▸ Data supplied:
+-------+

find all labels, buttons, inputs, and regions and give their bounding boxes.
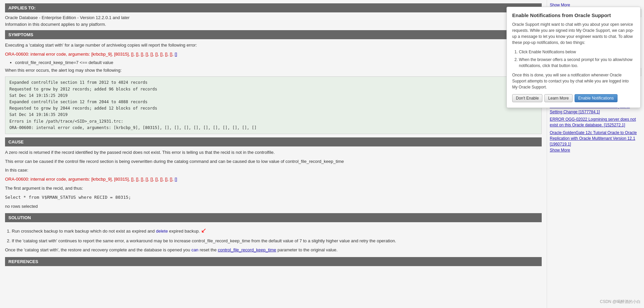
notification-body: Oracle Support might want to chat with y… bbox=[512, 21, 635, 46]
recent-link-5[interactable]: Oracle GoldenGate 12c Tutorial Oracle to… bbox=[550, 129, 641, 148]
cause-para3: In this case: bbox=[5, 167, 542, 174]
solution-step-1-delete[interactable]: delete bbox=[156, 229, 168, 234]
notification-popup: Enable Notifications from Oracle Support… bbox=[506, 7, 641, 108]
notification-step-2: When the browser offers a second prompt … bbox=[519, 57, 635, 69]
watermark: CSDN @喝醉酒的小白 bbox=[600, 299, 641, 305]
cause-error2: ORA-00600: internal error code, argument… bbox=[5, 176, 542, 183]
enable-notifications-button[interactable]: Enable Notifications bbox=[575, 94, 618, 102]
applies-to-line2: Information in this document applies to … bbox=[5, 22, 542, 27]
show-more-recently-viewed[interactable]: Show More bbox=[550, 148, 570, 152]
cause-query: Select * from V$RMAN_STATUS where RECID … bbox=[5, 194, 542, 201]
applies-to-line1: Oracle Database - Enterprise Edition - V… bbox=[5, 15, 542, 20]
log-line-2: Requested to grow by 2012 records; added… bbox=[9, 86, 537, 93]
log-line-3: Sat Dec 14 19:15:25 2019 bbox=[9, 93, 537, 99]
log-line-7: Errors in file /path/trace/<SID>_ora_129… bbox=[9, 118, 537, 125]
solution-footer-link[interactable]: can bbox=[192, 247, 199, 252]
symptoms-alert-intro: When this error occurs, the alert log ma… bbox=[5, 67, 542, 74]
solution-header: SOLUTION bbox=[5, 213, 542, 222]
applies-to-header: APPLIES TO: bbox=[5, 3, 542, 12]
main-content: APPLIES TO: Oracle Database - Enterprise… bbox=[0, 0, 547, 308]
log-line-4: Expanded controlfile section 12 from 204… bbox=[9, 99, 537, 105]
symptoms-intro: Executing a 'catalog start with' for a l… bbox=[5, 42, 542, 49]
solution-step-2: If the 'catalog start with' continues to… bbox=[12, 238, 542, 245]
recent-link-4[interactable]: ERROR OGG-02022 Logmining server does no… bbox=[550, 116, 641, 129]
notification-step-1: Click Enable Notifications below bbox=[519, 49, 635, 55]
symptoms-bullet-list: control_file_record_keep_time=7 <== defa… bbox=[15, 60, 542, 65]
log-line-5: Requested to grow by 2044 records; added… bbox=[9, 105, 537, 112]
cause-header: CAUSE bbox=[5, 137, 542, 146]
cause-para2: This error can be caused if the control … bbox=[5, 158, 542, 165]
notification-title: Enable Notifications from Oracle Support bbox=[512, 12, 635, 18]
symptoms-log: Expanded controlfile section 11 from 201… bbox=[5, 76, 542, 134]
cause-result: no rows selected bbox=[5, 203, 542, 210]
cause-para1: A zero recid is returned if the record i… bbox=[5, 149, 542, 156]
references-header: REFERENCES bbox=[5, 257, 542, 266]
cause-para4: The first argument is the recid, and thu… bbox=[5, 185, 542, 192]
solution-step-1-text: Run crosscheck backup to mark backup whi… bbox=[12, 229, 156, 234]
arrow-icon: ↙ bbox=[201, 225, 207, 236]
solution-param-link[interactable]: control_file_record_keep_time bbox=[218, 247, 276, 252]
log-line-1: Expanded controlfile section 11 from 201… bbox=[9, 79, 537, 86]
solution-step-1: Run crosscheck backup to mark backup whi… bbox=[12, 225, 542, 236]
solution-footer: Once the 'catalog start with', the resto… bbox=[5, 247, 542, 254]
dont-enable-button[interactable]: Don't Enable bbox=[512, 94, 542, 102]
symptoms-bullet-item: control_file_record_keep_time=7 <== defa… bbox=[15, 60, 542, 65]
error-link-2[interactable]: [] bbox=[175, 177, 177, 182]
notification-steps: Click Enable Notifications below When th… bbox=[512, 49, 635, 69]
solution-list: Run crosscheck backup to mark backup whi… bbox=[5, 225, 542, 245]
notification-footer: Once this is done, you will see a notifi… bbox=[512, 72, 635, 90]
error-link-1[interactable]: [] bbox=[175, 52, 177, 57]
learn-more-button[interactable]: Learn More bbox=[544, 94, 572, 102]
symptoms-header: SYMPTOMS bbox=[5, 30, 542, 39]
symptoms-error1: ORA-00600: internal error code, argument… bbox=[5, 51, 542, 58]
log-line-8: ORA-00600: internal error code, argument… bbox=[9, 125, 537, 131]
log-line-6: Sat Dec 14 19:16:35 2019 bbox=[9, 112, 537, 118]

+-------+

▸ Exercise objective: For the string "Requested", filter the data and copy out each line where it occurs.

▸ Task answer:
log-line-2: Requested to grow by 2012 records; added… bbox=[9, 86, 537, 93]
log-line-5: Requested to grow by 2044 records; added… bbox=[9, 105, 537, 112]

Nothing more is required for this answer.